Fort Bliss, the U.S. Army base that encompasses parts of West Texas and New Mexico near El Paso, has become the center for deploying a temporary “soft-sided” camp for detained migrants. The new camp is believed to hold about 1,000 people, with expansion to 5,000 in the near future.
According to official statements, the facilities there will be used as short-term processing centers for people in the process of removal, under the responsibility of Immigration and Customs Enforcement and the Department of Homeland Security. The Department of Defense only provides the land and logistics.
Funding contracts included $231.8 million, awarded to Acquisition Logistics LLC, a company with no prior experience in such work. The new camp, named Camp East Montana, is temporary on paper, offering even a prayer area for those inside — but in reality it is the largest immigration detainment facility in U.S. history.
Housing migrants on a military base entails a lack of transparency in detention. Fort Bliss is a restricted-access site where journalists, independent observers, and human rights advocates will not be admitted. This creates a “black zone” where those in custody are left without witnesses and without oversight.
For many, it brings back repeated trauma — people who fled wars and prison abuse now return to the sight of barracks, barbed wire, and military vehicles around them. Such placement erases the line between a civilian immigration system and a military prison, creating a model ready for scaling up.
But to house migrants on military bases fits perfectly into the Trump 2.0’s strategy on immigration enforcement. The point is that a show of strength and resolve at the border shifts the immigration issue from a civilian to a militarized domain.

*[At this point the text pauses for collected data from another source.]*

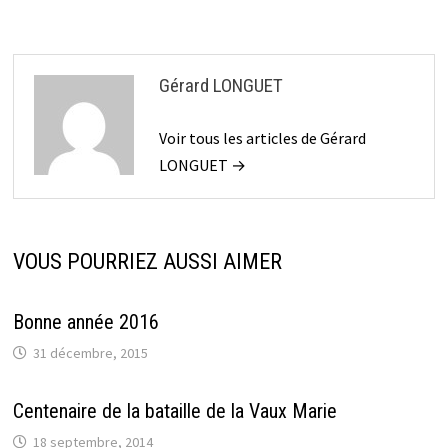
Gérard LONGUET
Voir tous les articles de Gérard
LONGUET →
VOUS POURRIEZ AUSSI AIMER
Bonne année 2016
31 décembre, 2015
Centenaire de la bataille de la Vaux Marie
18 septembre, 2014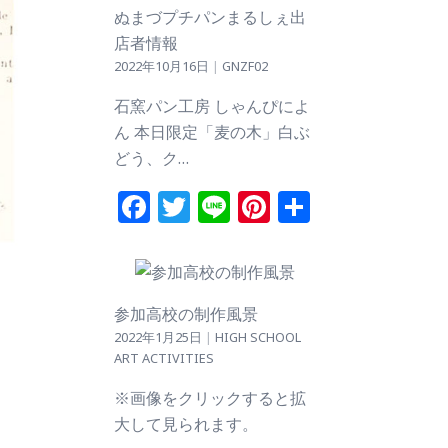
ぬまづプチパンまるしぇ出
店者情報
2022年10月16日
|
GNZF02
石窯パン工房 しゃんぴによ
ん 本日限定「麦の木」白ぶ
どう、ク…
Facebook
Twitter
Line
Pinterest
共
有
参加高校の制作風景
2022年1月25日
|
HIGH SCHOOL
ART ACTIVITIES
※画像をクリックすると拡
大して見られます。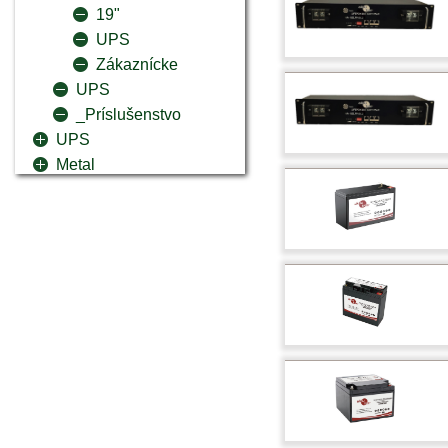
19"
UPS
Zákaznícke
UPS
_Príslušenstvo
UPS
Metal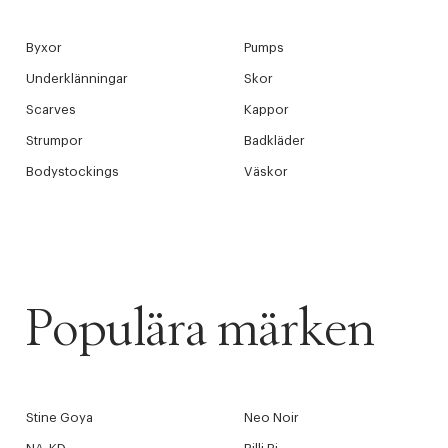
Byxor
Pumps
Underklänningar
Skor
Scarves
Kappor
Strumpor
Badkläder
PRODUKTEN H
Bodystockings
Väskor
WE CARE AB
LÄGG TILL N
Øv vi kan desvæ
videoen
Populära märken
Stine Goya
Neo Noir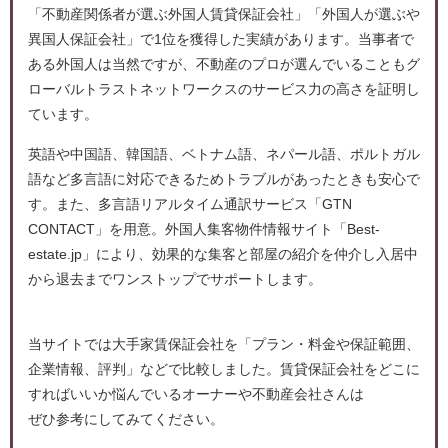
「不動産関係者が選ぶ外国人賃貸保証会社」「外国人が選ぶや
異国人保証会社」で1位を獲得した実績があります。当事者で
ある外国人は当然ですが、不動産のプロが選んでいることもグ
ローバルトラストネットワークスのサービス力の高さを証明し
ています。
英語や中国語、韓国語、ベトナム語、ネパール語、ポルトガル
語など多言語に対応できるためトラブルがあったときも安心で
す。また、多言語リアルタイム通訳サービス「GTN
CONTACT」を用意。外国人集客物件情報サイト「Best-
estate.jp」により、効果的な集客と部屋の紹介を仲介し入居中
から退去までワンストップでサポートします。
当サイトでは大手家賃保証会社を「プラン・料金や保証範囲、
企業情報、評判」などで比較しました。賃貸保証会社をどこに
すればいいか悩んでいるオーナーや不動産会社さんは
ぜひ参考にしてみてください。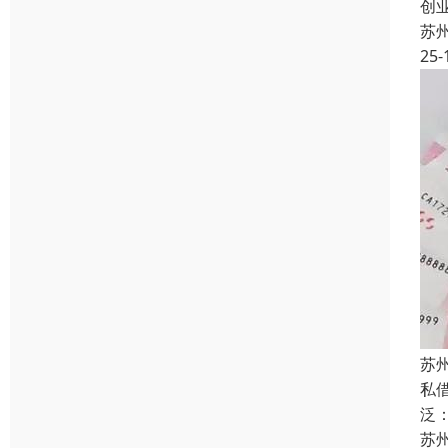
创
苏
25-
苏
私
泛
苏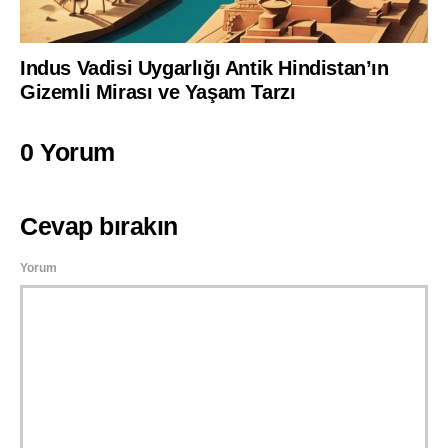
Indus Vadisi Uygarlığı Antik Hindistan’ın
Gizemli Mirası ve Yaşam Tarzı
0 Yorum
Cevap bırakın
Yorum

This is first and foremost a signal to voters, especially Republican voters, of “uncompromising and tough control.” Republican governors, especially in Texas and Florida, support the idea, seeing it as a way to bypass restrictions and speed up deportations.
The danger is in making such measures the norm. When military infrastructure starts working for domestic politics, it stops being a crisis-response tool and becomes a permanent element of governance and intimidation. Its further development will only make it harder to return immigration control to civilian institutions.
All this is looking less and less like a tent camp in the desert and more like the birth of a new system. The lack of resistance to it will create a blueprint for national networks of military camps, where law and transparency give way to the discipline of the garrison.
Artem Kolisnichenko writes on crime, immigration, and border policy across the American South and Southwest.